COURT OF APPEAL FOR ONTARIO
CITATION: Gore Mutual Insurance Company v. Carlin, 2018 ONCA 628
DATE: 20180711
DOCKET: C64871
Feldman, Hourigan and Brown JJ.A.
BETWEEN
Gore Mutual Insurance Company
Plaintiff (Appellant)
and
Dr. George Carlin, Dr. George Carlin Dentistry Professional Corporation and Windent Inc.
Defendants (Respondents)
Debbie Orth, for the appellant
James L. MacGillivray, for the respondents
Heard: July 4, 2018
On appeal from the order of Justice Stanley J. Kershman of the Superior Court of Justice, dated December 22, 2017.
Hourigan J.A.:
[1] This appeal raises the issue of whether an insured is permitted to retain the total amount paid by its insurer when it is subsequently determined that the amount paid was in excess of the loss suffered.
[2] The motion judge granted summary judgment to the insureds in this case, holding that they were free to keep the total amount paid by the insurer, even though it exceeded their loss by over $100,000.
[3] These reasons explain how the motion judge erred in reaching this conclusion and why I am allowing the insurer’s appeal.
Background Facts
[4] The respondent Dr.
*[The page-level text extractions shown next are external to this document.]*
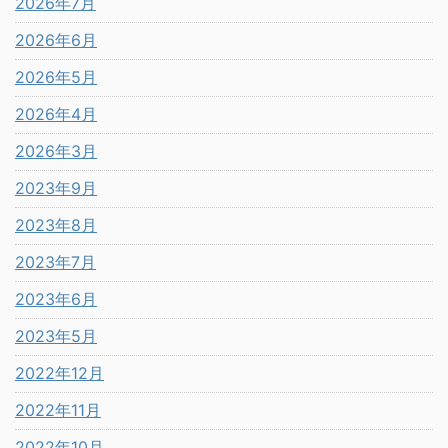
2026年7月
2026年6月
2026年5月
2026年4月
2026年3月
2023年9月
2023年8月
2023年7月
2023年6月
2023年5月
2022年12月
2022年11月
2022年10月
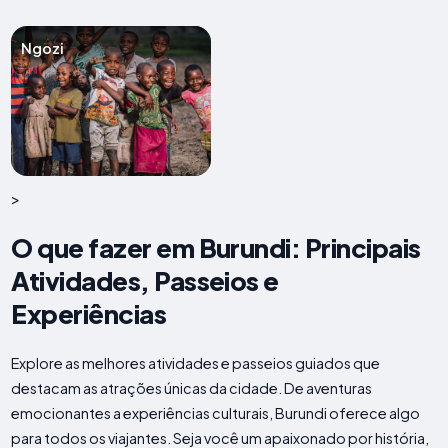
Ngozi
>
O que fazer em Burundi: Principais
Atividades, Passeios e
Experiências
Explore as melhores atividades e passeios guiados que
destacam as atrações únicas da cidade. De aventuras
emocionantes a experiências culturais, Burundi oferece algo
para todos os viajantes. Seja você um apaixonado por história,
George Carlin carried on the practice of dentistry in a building owned by the respondent Windent Inc., located in Winchester, Ontario. The respondent Dr. George Carlin Dentistry Professional Corporation managed the practice.
[5] On September 27, 2012, a fire destroyed the building and its contents. At the time of the loss, the appellant had issued an insurance policy for the building and its contents with the named insured being Dr. George Carlin Dentistry Professional Corporation. This policy also included coverage for business interruption. In addition to the policy issued by the appellant, there was coverage with Aviva Insurance Company of Canada (“Aviva”). That policy did not insure the building. The appellant and Aviva reached an agreement on the proration of the losses under their respective insurance policies.
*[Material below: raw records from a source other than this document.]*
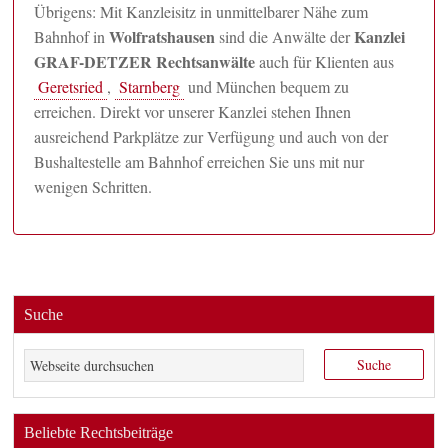
Übrigens: Mit Kanzleisitz in unmittelbarer Nähe zum
Wolfratshausen
Kanzlei
Bahnhof in
sind die Anwälte der
GRAF-DETZER Rechtsanwälte
auch für Klienten aus
Geretsried
,
Starnberg
und München bequem zu
erreichen. Direkt vor unserer Kanzlei stehen Ihnen
ausreichend Parkplätze zur Verfügung und auch von der
Bushaltestelle am Bahnhof erreichen Sie uns mit nur
wenigen Schritten.
Suche
Beliebte Rechtsbeiträge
[6] The appellant made a series of payments to the respondents prior to the determination of the total loss. These included a first payment of $50,000 made on October 3, 2012, as an advance payment under the Equipment Coverage section of the appellant’s policy, and a further advance payment of $18,077.04 pursuant to that section of the policy on December 17, 2012. Other payments were also made under the policy to the respondents to cover lost profits.
[7] On November 20, 2012, the appellant received a report that estimated the building loss at $894,160.21. In December 2012, the appellant obtained an estimate for the cost of replacing the building in the amount of $1,176,002.68.
[8] On March 11, 2013, the respondents’ representative advised a representative of the appellant that the respondents were invoking an appraisal process to determine the value of the loss under the policies issued by the appellant and Aviva.
[9] On April 3, 2013, the appellant’s representative advised the respondents and their representative, as well as Dr. Carlin’s wife Sandra Carlin, via email that he had authorized an advance for the loss payable for the building in the amount of $750,000. The appellant’s representative followed up with a further email on April 22, 2013, reiterating that he had possession of the advance and that he was awaiting receipt of a Proof of Loss in order to release it.
[10] The respondents’ representative replied to the appellant on June 14, 2013, advising that the interim $750,000 payment should be cancelled, as the respondents wished to wait until the building reconstruction costs and actual cost value (“ACV”) had been determined.
[11] Sandra Carlin sent a further email to the appellant’s representative on July 26, 2013, explaining why the respondents found the $750,000 offer to be inadequate. The appellant’s representative replied that day stating, in part, that “the…advance of $750K is just that, a substantial advance toward your loss so you can get restoration under way…this $750K advance in no way ties either of us to follow either side’s estimate.”
[12] The appellant’s representative followed up with an email to the respondents’ representative and Sandra Carlin on September 13, 2013. That email provided in part as follows:
As previously advised accepting the $750K offer does not tie you to anything or hold you to repairs of any certain nature. Legally under your insured contract, the insured is owe[d] the Actual Cash Value for an item as settlement assuming replacement has not been enacted.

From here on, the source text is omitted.